> **Task directions**:
Up to and including the line that holds "highest level of quality.", copy every line of the records below exactly, starting at the first; leave pictures out.

=== Listed entries ===

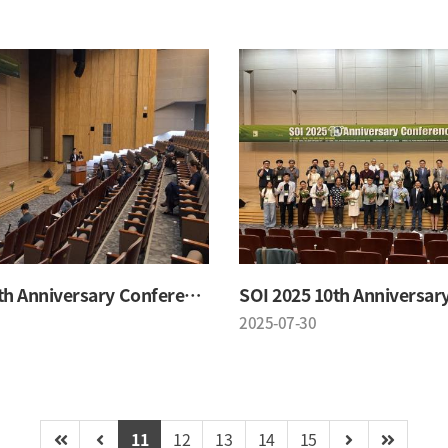
SOI 2025 10th Anniversary Conference
2025-07-30
11
12
13
14
15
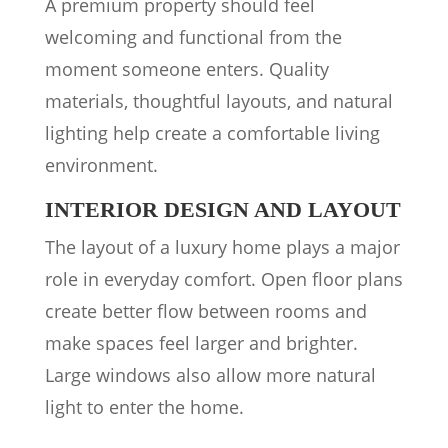
A premium property should feel
welcoming and functional from the
moment someone enters. Quality
materials, thoughtful layouts, and natural
lighting help create a comfortable living
environment.
INTERIOR DESIGN AND LAYOUT
The layout of a luxury home plays a major
role in everyday comfort. Open floor plans
create better flow between rooms and
make spaces feel larger and brighter.
Large windows also allow more natural
light to enter the home.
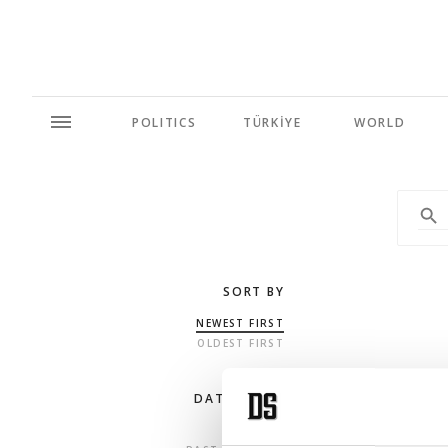
POLITICS
TÜRKİYE
WORLD
SORT BY
NEWEST FIRST
OLDEST FIRST
DATE RANGE
ANY TIME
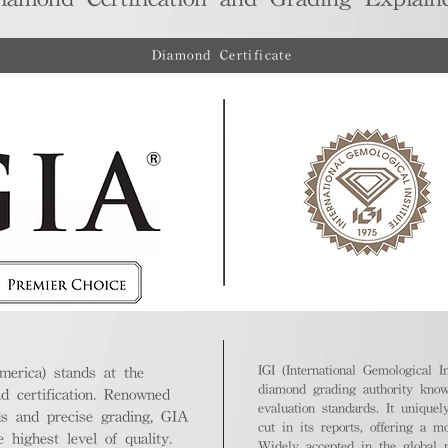
Diamond Certificate
IGI (International Gemological In
merica) stands at the
diamond grading authority known
nd certification. Renowned
evaluation standards. It unique
ds and precise grading, GIA
cut in its reports, offering a m
highest level of quality.
Widely accepted in the global m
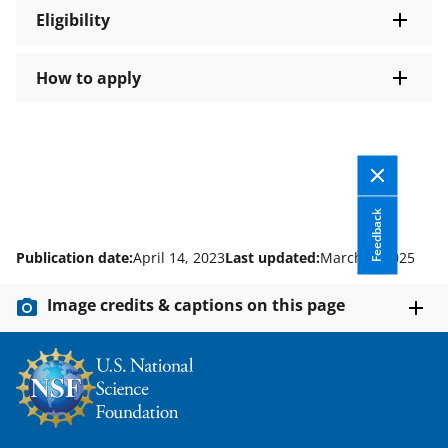
Eligibility
How to apply
Feedback
Publication date:
April 14, 2023
Last updated:
March 3, 2025
Image credits & captions on this page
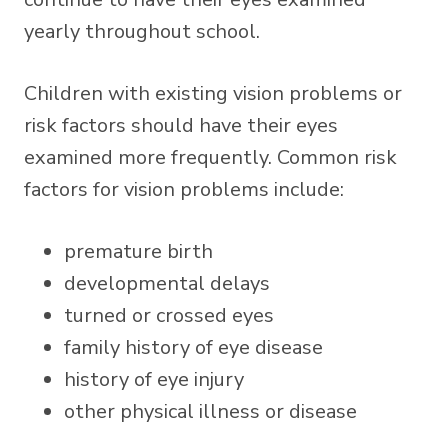
yearly throughout school.
Children with existing vision problems or
risk factors should have their eyes
examined more frequently. Common risk
factors for vision problems include:
premature birth
developmental delays
turned or crossed eyes
family history of eye disease
history of eye injury
other physical illness or disease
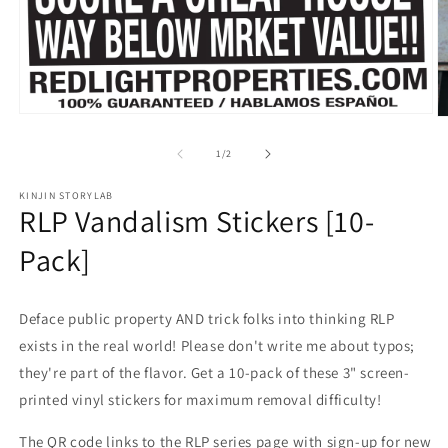
Open
O
media
m
1
2
of
1
/
2
in
in
modal
m
KINJIN STORYLAB
RLP Vandalism Stickers [10-
Pack]
Deface public property AND trick folks into thinking RLP
exists in the real world! Please don't write me about typos;
they're part of the flavor. Get a 10-pack of these 3" screen-
printed vinyl stickers for maximum removal difficulty!
The QR code links to the RLP series page with sign-up for new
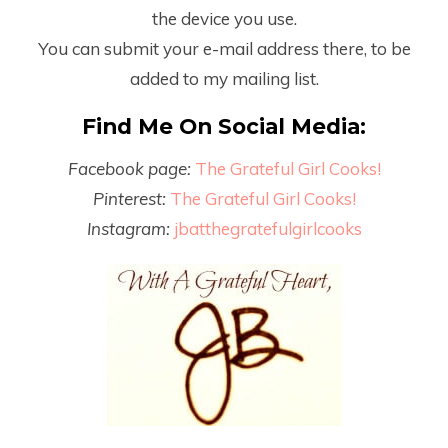
the device you use.
You can submit your e-mail address there, to be
added to my mailing list.
Find Me On Social Media:
Facebook page:
The Grateful Girl Cooks!
Pinterest:
The Grateful Girl Cooks!
Instagram:
jbatthegratefulgirlcooks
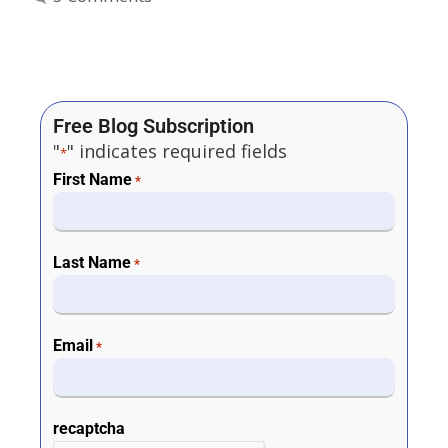
Free Blog Subscription
"
" indicates required fields
*
First Name
*
Last Name
*
Email
*
recaptcha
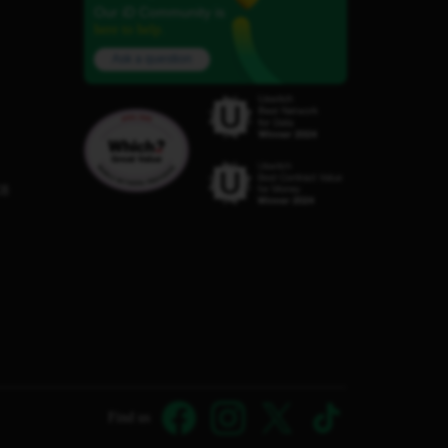
Our iD Community is
here to help.
Ask a question
C8
Find us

===

> **Task response**:
SOI 2025 10th Anniversary Conference
2025-07-30
11
12
13
14
15
A premium property should feel
welcoming and functional from the
moment someone enters. Quality
materials, thoughtful layouts, and natural
lighting help create a comfortable living
environment.
INTERIOR DESIGN AND LAYOUT
The layout of a luxury home plays a major
role in everyday comfort. Open floor plans
create better flow between rooms and
make spaces feel larger and brighter.
Large windows also allow more natural
light to enter the home.
POLITICS
TÜRKİYE
WORLD
SORT BY
NEWEST FIRST
OLDEST FIRST
DATE RANGE
ANY TIME
Diamond Certificate
IGI (International Gemological In
merica) stands at the
diamond grading authority known
nd certification. Renowned
evaluation standards. It unique
ds and precise grading, GIA
cut in its reports, offering a m
highest level of quality.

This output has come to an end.